DIE ARBITRAGE IST DAS BINDEGLIED

Eigentlich müsste jedem Anleger klar sein, dass z.B. massive Käufe beim DAX Future auch den DAX selbst nach oben ziehen, Verkäufe ihn hingegen drücken. Es gibt immer einen verankerten Abstand zwischen DAX Future und dem DAX selbst, das sogenannte Auf- oder Abgeld des Futures. Wenn dieser Abstand zu groß wird, setzt die Arbitrage ein. D.h. automatisch agieren große Adressen, indem sie – oft computergesteuert – Körbe von DAX-Aktien kaufen und den DAX so hinterher ziehen. Umgekehrt werden Akteure den DAX Future kaufen, wenn der DAX-Index selbst durch Käufe, egal, ob in der breiten Masse seiner Aktien oder wegen eines einzelnen nach oben schießenden Werts, davonläuft.

Diese beiden Bausteine, der DAX selbst ebenso wie sein Future, haben also eine enge, unmittelbare Bindung.
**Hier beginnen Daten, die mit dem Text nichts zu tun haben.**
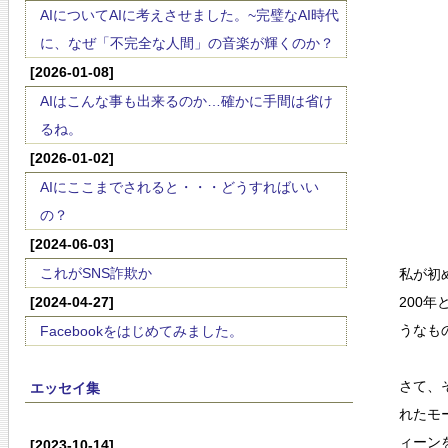
AIについてAIに考えさせました。~完璧なAI時代
に、なぜ「不完全な人間」の音楽が輝くのか？
[2026-01-08]
AIはこんな事も出来るのか…確かに手間は省け
るね。
[2026-01-02]
AIにここまでされると・・・どうすればいい
の？
[2024-06-03]
これがSNS詐欺か
私が初
[2024-04-27]
200
うなも
Facebookをはじめてみました。
さて、
エッセイ集
れたモ
ィーン
[2023-10-14]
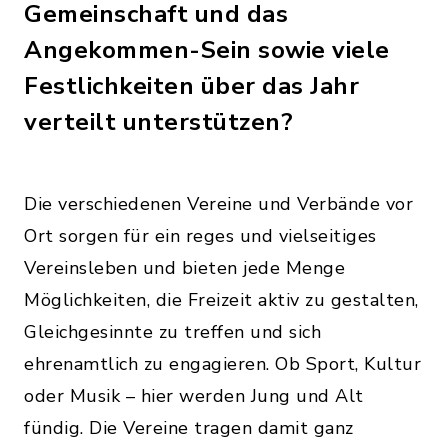
Gemeinschaft und das
Angekommen-Sein sowie viele
Festlichkeiten über das Jahr
verteilt unterstützen?
Die verschiedenen Vereine und Verbände vor
Ort sorgen für ein reges und vielseitiges
Vereinsleben und bieten jede Menge
Möglichkeiten, die Freizeit aktiv zu gestalten,
Gleichgesinnte zu treffen und sich
ehrenamtlich zu engagieren. Ob Sport, Kultur
oder Musik – hier werden Jung und Alt
fündig. Die Vereine tragen damit ganz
Der DAX Future ist daher, ebenso wie alle anderen Futures bei ihren jeweiligen Basiswerten, kein irrelevantes „Spielzeug“, sondern eher ein Medium, mit dem man den DAX schneller und markanter bewegen kann, weil er an den Index gekoppelt ist, aber man hier aufgrund des Hebels des Futures mit weniger Kapitalaufwand mehr bewegen kann. Was dieser Hebel bedeutet, dazu bei nächster Gelegenheit mehr.

HIER PASSIERT NICHTS „UNANSTÄNDIGES“

Vor einem Verfalltermin, wenn wie übermorgen Optionen und Futures abgerechnet werden, kommt es dabei für viele große Trader zum Schwur. Wenn diese Abrechnung auf einem für sie ungünstigen Niveau vonstattengeht, wird viel Geld verloren. Das mobilisiert diese großen Terminbörsen-Akteure (Hedgefonds beispielsweise agieren am Futures-Markt, wenngleich nicht nur dort), kurz vorher zu versuchen, Schieflagen zu heilen, indem man noch einmal alles ins Rennen wirft und versucht, den Future entweder zum eigenen Vorteil nach oben zu ziehen oder zu drücken. Das ist es, was momentan zu diesem nervösen Wassertreten bei den meisten Indizes führt: Man traut sich nicht, allzu viel zu tun, um da nicht durch eine solche Kauf- oder Verkaufswelle auf dem falschen Fuß erwischt zu werden. Das US-Notenbank-Statement (siehe Thema im Fokus), das allgemein als Grund dafür benannt wird, spielt eine weit kleinere Rolle.

Dass die Bedeutung der Terminbörse regelmäßig medial ignoriert wird, mag mehrere Gründe haben. Zum einen ist der Terminmarkt ein Bereich, der komplexer aufgebaut und daher nicht in kurzen Schaltungen oder 20-Zeilen-Artikeln erklärbar ist. Zum anderen könnte es daran liegen, dass man Anlegern nicht das Gefühl vermitteln will, dass es da große Akteure gibt, die über Futures imstande wären, den DAX relativ leicht und schnell nach oben und unten zu bewegen. Nur …

… so funktioniert die Börse nun einmal. Und nicht erst seit gestern. Und es gibt absolut nichts, das daran problematisch oder gar fragwürdig wäre. Wer viel Kapital einsetzen kann und es zudem geschickt einsetzt, kann etwas bewegen. Nicht zuletzt deswegen sind die Hedgefonds bei den Anlegern ja auch beliebt. Der Terminmarkt ist ein wichtiges und positives Element, an dem damals wie heute nichts auszusetzen ist. Daher ist es wichtig, sich über seinen Einfluss im Klaren zu sein: Er kann kurzfristig viel bewegen, gerade vor einem Verfalltermin, wie er nun am Freitag ansteht. Deswegen heißen diese Termine auch „Hexentanz“. Aber wer das weiß, stellt sich darauf ein und agiert einfach ein wenig vorsichtig.